Pseudoalignment for single cell RNA-seq with alevin-fry

The single cell RNA-seq world is dominated by alignment tools such as Cell Ranger and STARsolo, which are great but computationally expensive. Alevin-fry is a new tool that uses pseudoalignment to achieve fast and efficient quantification of single cell RNA-seq data.

In this post we will test alevin-fry using simpleaf. Simpleaf (simple alevin-fry) is a tool created to simplify the whole process in just two steps:

  • simpleaf index to create an index from the reference.
  • simpleaf quant to generate a gene count matrix by mapping the sequencing reads (FASTQ files) against the indexed reference.

For this post, I will follow this tutorial.

Download files

Download and untar 10X genomics reference into the working directory.

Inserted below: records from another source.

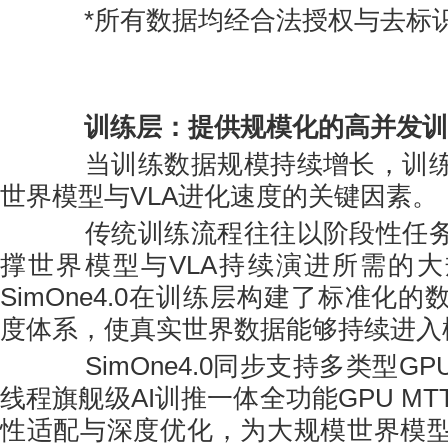
*所有数据均经合法授权与去标
训练层：提供规模化的高并发训
当训练数据规模持续增长，训练
世界模型与VLA进化速度的关键因素。
传统训练流程往往以阶段性任务
撑世界模型与VLA持续演进所需的
SimOne4.0在训练层构建了标准化
度体系，使真实世界数据能够持续进入
SimOne4.0同步支持多类型G
线程旗舰级AI训推一体全功能GPU MTT
性适配与深度优化，为大规模世界模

1cd /media/alfonso/data/alevinfry_PBMCs/reference/
2wget https://cf.10xgenomics.com/supp/cell-exp/refdata-gex-GRCh38-2024-A.tar.gz
3tar -xvf refdata-gex-GRCh38-2024-A.tar.gz

I will use the 5k Human PBMCs (Donor 3) dataset

1cd /media/alfonso/data/alevinfry_PBMCs/rawData/ 
2wget https://cf.10xgenomics.com/samples/cell-exp/9.0.0/5k_Human_Donor3_PBMC_3p_gem-x_Multiplex/5k_Human_Donor3_PBMC_3p_gem-x_Multiplex_fastqs.tar
3tar -xvf 5k_Human_Donor3_PBMC_3p_gem-x_Multiplex_fastqs.tar

Install simpleaf

The tutorial recommends installing simpleaf using conda. However, I will use a docker image provided by the authors. This will make our live much easier, if you do not know about docker I highly recommend you to learn and use it.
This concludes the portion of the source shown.